Installation view of Rosalyn Drexler: Who Does She Think She Is? Photograph by Brenda Bieger.

Celebrating her unique spirit and unsparing vision, Rosalyn Drexler: Who Does She Think She Is? presents Drexler as both a sharp critic of and a joyful participant in American culture of the past 50 years.

Born in 1926 to a Russian immigrant family in the Bronx, she grew up during the Depression raised on vaudeville and the movies, with little access to art. Her parents hoped she would make it in Hollywood. Instead, she married painter Sherman Drexler at the age of 19 and spent the next decade as a mother and housewife seeking outlets for her own creativity, including a brief stint as a female wrestler in the early 1950s and a prolific career as an author, writing experimental novels, award-wining scripts for television, and, under a pseudonym, pulp fiction.

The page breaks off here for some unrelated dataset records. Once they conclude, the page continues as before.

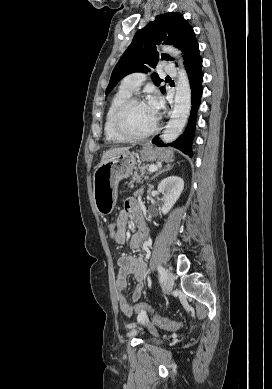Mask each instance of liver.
Instances as JSON below:
<instances>
[{"instance_id": "obj_1", "label": "liver", "mask_w": 272, "mask_h": 389, "mask_svg": "<svg viewBox=\"0 0 272 389\" xmlns=\"http://www.w3.org/2000/svg\"><path fill=\"white\" fill-rule=\"evenodd\" d=\"M129 149L130 147H118V148L109 149L105 153H103L101 163L106 161L109 157L128 151Z\"/></svg>"}]
</instances>
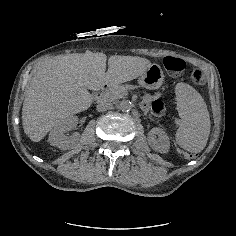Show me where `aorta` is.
Wrapping results in <instances>:
<instances>
[{
	"label": "aorta",
	"mask_w": 236,
	"mask_h": 236,
	"mask_svg": "<svg viewBox=\"0 0 236 236\" xmlns=\"http://www.w3.org/2000/svg\"><path fill=\"white\" fill-rule=\"evenodd\" d=\"M119 109L123 112H128L132 109V103L129 100H122L119 103Z\"/></svg>",
	"instance_id": "1"
}]
</instances>
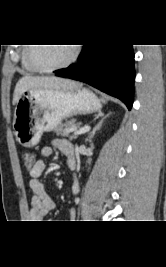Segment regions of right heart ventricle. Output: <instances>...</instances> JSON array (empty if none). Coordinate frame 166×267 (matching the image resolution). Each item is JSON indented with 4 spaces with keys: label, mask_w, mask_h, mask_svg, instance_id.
Instances as JSON below:
<instances>
[{
    "label": "right heart ventricle",
    "mask_w": 166,
    "mask_h": 267,
    "mask_svg": "<svg viewBox=\"0 0 166 267\" xmlns=\"http://www.w3.org/2000/svg\"><path fill=\"white\" fill-rule=\"evenodd\" d=\"M27 46H24L21 51V65L24 70L30 73H36L38 72L34 67L30 65L27 59Z\"/></svg>",
    "instance_id": "1"
}]
</instances>
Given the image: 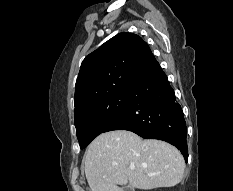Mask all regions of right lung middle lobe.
<instances>
[{"instance_id":"1","label":"right lung middle lobe","mask_w":233,"mask_h":191,"mask_svg":"<svg viewBox=\"0 0 233 191\" xmlns=\"http://www.w3.org/2000/svg\"><path fill=\"white\" fill-rule=\"evenodd\" d=\"M128 102V93L119 94L76 113L75 127L81 149L101 134L104 128L125 110Z\"/></svg>"}]
</instances>
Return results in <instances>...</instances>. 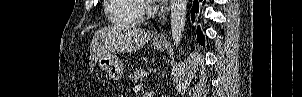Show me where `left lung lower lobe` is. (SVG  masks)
<instances>
[{
  "instance_id": "left-lung-lower-lobe-1",
  "label": "left lung lower lobe",
  "mask_w": 302,
  "mask_h": 97,
  "mask_svg": "<svg viewBox=\"0 0 302 97\" xmlns=\"http://www.w3.org/2000/svg\"><path fill=\"white\" fill-rule=\"evenodd\" d=\"M199 1H202V0H199ZM199 10V3H198V0H195L193 2V7H192V10H191V18H192V21H194V14L195 12H198ZM197 41L201 44V45H204L205 44V40H204V37L200 31V28L198 27L197 29Z\"/></svg>"
}]
</instances>
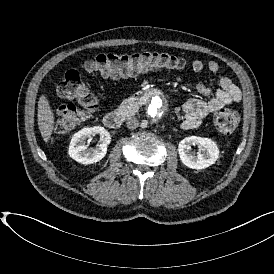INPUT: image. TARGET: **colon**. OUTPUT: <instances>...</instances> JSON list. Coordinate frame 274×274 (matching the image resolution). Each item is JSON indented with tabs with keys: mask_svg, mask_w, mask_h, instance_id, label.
<instances>
[{
	"mask_svg": "<svg viewBox=\"0 0 274 274\" xmlns=\"http://www.w3.org/2000/svg\"><path fill=\"white\" fill-rule=\"evenodd\" d=\"M187 65L183 57L161 52L101 53L85 61L82 70L69 68L57 84L59 99L55 103L58 119L55 129L64 133L79 124L88 111H95L97 102L83 80L82 72L119 78L154 69H180ZM236 111L223 109L216 113L215 125L222 134H231L239 126Z\"/></svg>",
	"mask_w": 274,
	"mask_h": 274,
	"instance_id": "obj_1",
	"label": "colon"
}]
</instances>
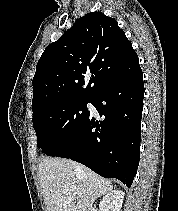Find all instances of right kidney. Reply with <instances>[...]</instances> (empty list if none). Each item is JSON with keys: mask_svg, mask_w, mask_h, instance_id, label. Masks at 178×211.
<instances>
[{"mask_svg": "<svg viewBox=\"0 0 178 211\" xmlns=\"http://www.w3.org/2000/svg\"><path fill=\"white\" fill-rule=\"evenodd\" d=\"M125 193L122 190H113L103 197L99 204L100 211H120Z\"/></svg>", "mask_w": 178, "mask_h": 211, "instance_id": "ca27d5eb", "label": "right kidney"}]
</instances>
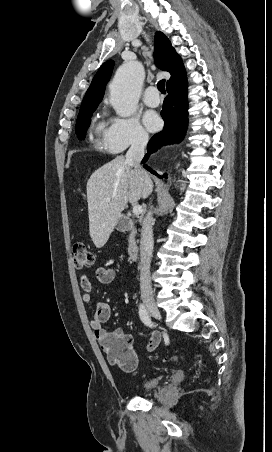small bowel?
I'll list each match as a JSON object with an SVG mask.
<instances>
[{"mask_svg": "<svg viewBox=\"0 0 272 452\" xmlns=\"http://www.w3.org/2000/svg\"><path fill=\"white\" fill-rule=\"evenodd\" d=\"M115 271L107 267H99L96 270L97 279L104 284H109L115 279ZM80 284L83 290L82 299L85 303L91 304L93 302V285L86 274L80 276ZM113 308L108 302H100L97 305V309L94 317L90 321V327L94 331L95 337L100 347L107 351L109 343L116 338L127 337L131 342V336L127 335L121 329L104 330L103 324L110 320L112 316ZM161 342V335L158 331H151L150 338L146 344V351L153 352ZM134 370V369H133ZM132 371V370H131Z\"/></svg>", "mask_w": 272, "mask_h": 452, "instance_id": "small-bowel-1", "label": "small bowel"}]
</instances>
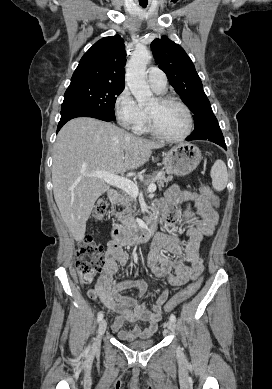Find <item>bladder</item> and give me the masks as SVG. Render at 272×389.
<instances>
[{"label": "bladder", "mask_w": 272, "mask_h": 389, "mask_svg": "<svg viewBox=\"0 0 272 389\" xmlns=\"http://www.w3.org/2000/svg\"><path fill=\"white\" fill-rule=\"evenodd\" d=\"M154 340L130 341L126 342L127 347L134 350H144L154 346Z\"/></svg>", "instance_id": "31cf9c89"}]
</instances>
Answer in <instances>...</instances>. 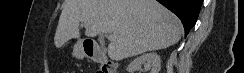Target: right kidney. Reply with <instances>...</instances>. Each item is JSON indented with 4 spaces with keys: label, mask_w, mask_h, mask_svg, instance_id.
<instances>
[{
    "label": "right kidney",
    "mask_w": 244,
    "mask_h": 73,
    "mask_svg": "<svg viewBox=\"0 0 244 73\" xmlns=\"http://www.w3.org/2000/svg\"><path fill=\"white\" fill-rule=\"evenodd\" d=\"M144 65L145 71L149 73H159L161 67V59L157 53L151 52L143 54L136 59H134L127 67L128 73H135Z\"/></svg>",
    "instance_id": "obj_1"
}]
</instances>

Stealing moments to write during her daughter’s naps and assembling sculpture in her living room, Drexler discovered her own voice as well as New York’s burgeoning art and literary worlds. Her work resonates with the cool Pop art of the 1960s, yet addresses sexual politics with unique frankness. Along with the central themes of love and violence, she explores midcentury masculinity and her often-flamboyant self-identity as a woman, writer, and artist. As Drexler has said of her multifaceted career, “I didn’t have any preconceived ideas about what I should be, or that I should only be one thing.”